The main story is set in 2012, which is roughly five years from now. Italics will indicate flashbacks, which will be set in 2007. This story is by no means, my usual fare. From pairings to plot, this story is a step outside of the box for me, and I'm excited by it.
To give credit and thanks where they are due: I would like to say that the inspiration for this story comes from El Gringo Loco. While this is not a Challenge Fic, his comments and suggestions played a big role in the creation of this particular plot. So a big heads up and thanks to El Gringo Loco.
As always, a huge thank you goes out to my beta reader, HoneyLynx86 for fixing my many many mistakes.
Surprisingly enough, I'm done here.
Now, sit back and get lost for a bit in the darkest pits of my imagination.
Between Guilt and Innocence
A CSI Tale
They say Justice is blind, and they say it like it's a good thing. All that really means is that it's all the easier to lead her by the hand to a dark ally to be gang raped and sodomized. That is what has become of the American Justice System. It is a broken, bleeding victim feeling its way around, vainly hoping to find the light of day once more. Then again, I may be biased. I would have never said these things, thought these things before. It would have been the worst kind of blasphemy. I didn't just believe in the system, I lived for it.
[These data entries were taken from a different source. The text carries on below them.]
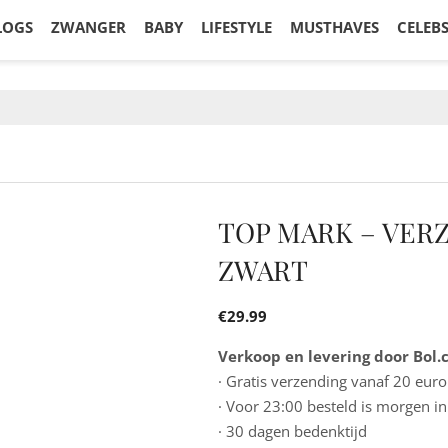
LOGS
ZWANGER
BABY
LIFESTYLE
MUSTHAVES
CELEB
TOP MARK – VER
ZWART
€
29.99
Verkoop en levering door Bol
· Gratis verzending vanaf 20 euro
· Voor 23:00 besteld is morgen in
· 30 dagen bedenktijd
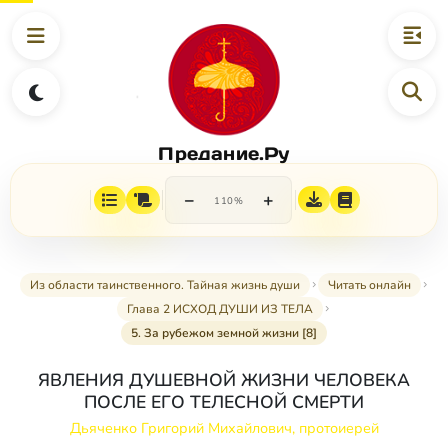
Предание.Ру
−
+
110%
Из области таинственного. Тайная жизнь души
Читать онлайн
Глава 2 ИСХОД ДУШИ ИЗ ТЕЛА
5. За рубежом земной жизни [8]
ЯВЛЕНИЯ ДУШЕВНОЙ ЖИЗНИ ЧЕЛОВЕКА
ПОСЛЕ ЕГО ТЕЛЕСНОЙ СМЕРТИ
Дьяченко Григорий Михайлович, протоиерей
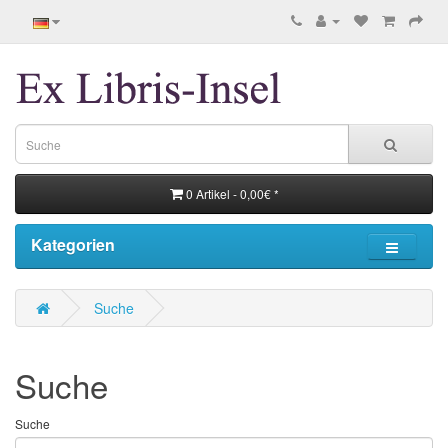
0 Artikel - 0,00€ *
Kategorien
Suche
Suche
Suche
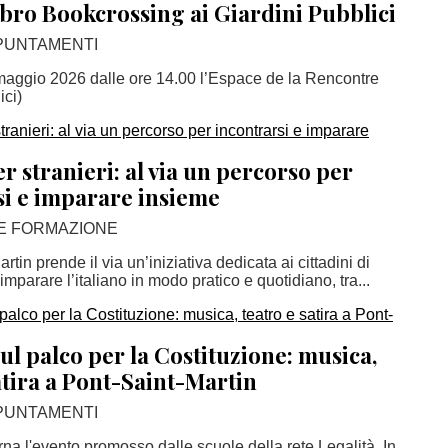
ibro Bookcrossing ai Giardini Pubblici
PPUNTAMENTI
aggio 2026 dalle ore 14.00 l’Espace de la Rencontre
ici)
er stranieri: al via un percorso per
si e imparare insieme
 E FORMAZIONE
tin prende il via un’iniziativa dedicata ai cittadini di
imparare l’italiano in modo pratico e quotidiano, tra...
sul palco per la Costituzione: musica,
atira a Pont-Saint-Martin
PPUNTAMENTI
rna l'evento promosso dalle scuole della rete Legalità. In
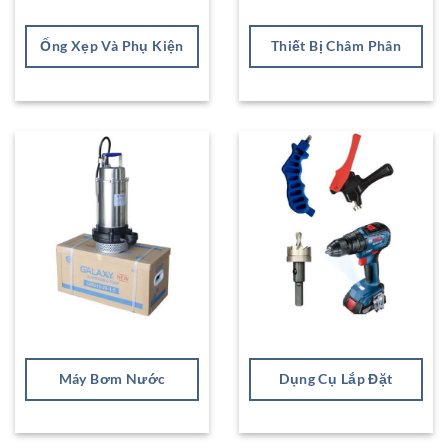
Ống Xẹp Và Phụ Kiện
Thiết Bị Châm Phân
Máy Bơm Nước
Dụng Cụ Lắp Đặt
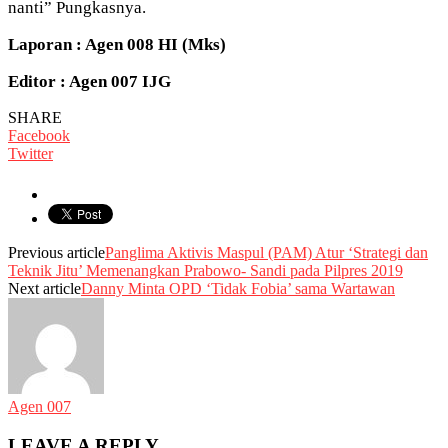
nanti” Pungkasnya.
Laporan : Agen 008 HI (Mks)
Editor : Agen 007 IJG
SHARE
Facebook
Twitter
Previous article
Panglima Aktivis Maspul (PAM) Atur ‘Strategi dan
Teknik Jitu’ Memenangkan Prabowo- Sandi pada Pilpres 2019
Next article
Danny Minta OPD ‘Tidak Fobia’ sama Wartawan
Agen 007
LEAVE A REPLY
Five years ago, I had everything. A career I loved, a solid and very satisfying relationship with the man of my dreams, a rent controlled apartment and big dreams. I was at the top of my game, the peak of my life; I was happy, healthy and everything was going to be okay.
I should have known better. My life has never been all chocolates, roses, and happily ever-afters. Even when I was a kid, my life was defined by blood spatter, bruises and broken hearts. It was only a matter of time before things went wrong. Copper in the air, blood on my hands, and a knife on the floor. It was all so familiar - a nightmare come to life - again. It's a nightmare that I've yet to wake up from.
My name is Prisoner S38401S, and I am living the last of my days out in a nine-by-nine solitary cell, accused and convicted of First Degree Murder with a handful of aggravating circumstances. All my appeals have failed and I know when and how I will die. I've got two months to the day until the State of Nevada pumps my veins full of poison. I've chosen my last meal, written my final will and testament, but I'll never really make my peace. You can't find peace if you have no idea what it looks or feels like. That sounds cynical, but I think I'm entitled to a little cynicism at this point in my rapidly dwindling life.
I long ago resigned myself to my fate. Some call it apathy, others call it courage; I call it being a realist. Another inmate, Crazy Daisy, says that innocence is only a frame of mind. She says that only two beings are capable of judging our actions: God and ourselves. So if we know we're innocent and God knows we're innocent nothing else matters. She's very philosophical like that, on the days when she's not convinced that she's a time traveling do-gooder stuck in an inmate's body or the Duchess of York. If you listen to Crazy Daisy, and sometimes I do, it makes you think. It does me at least. When I think about it, I realize I'm not all that innocent after all. I may not have stabbed him in the chest twenty seven times, but I'm no less guilty than the real murderer.
Not that any of it really matters anymore. My name used to be Sara Sidle and they think I killed the man I loved. I am on death row for the murder of Gilbert Grissom.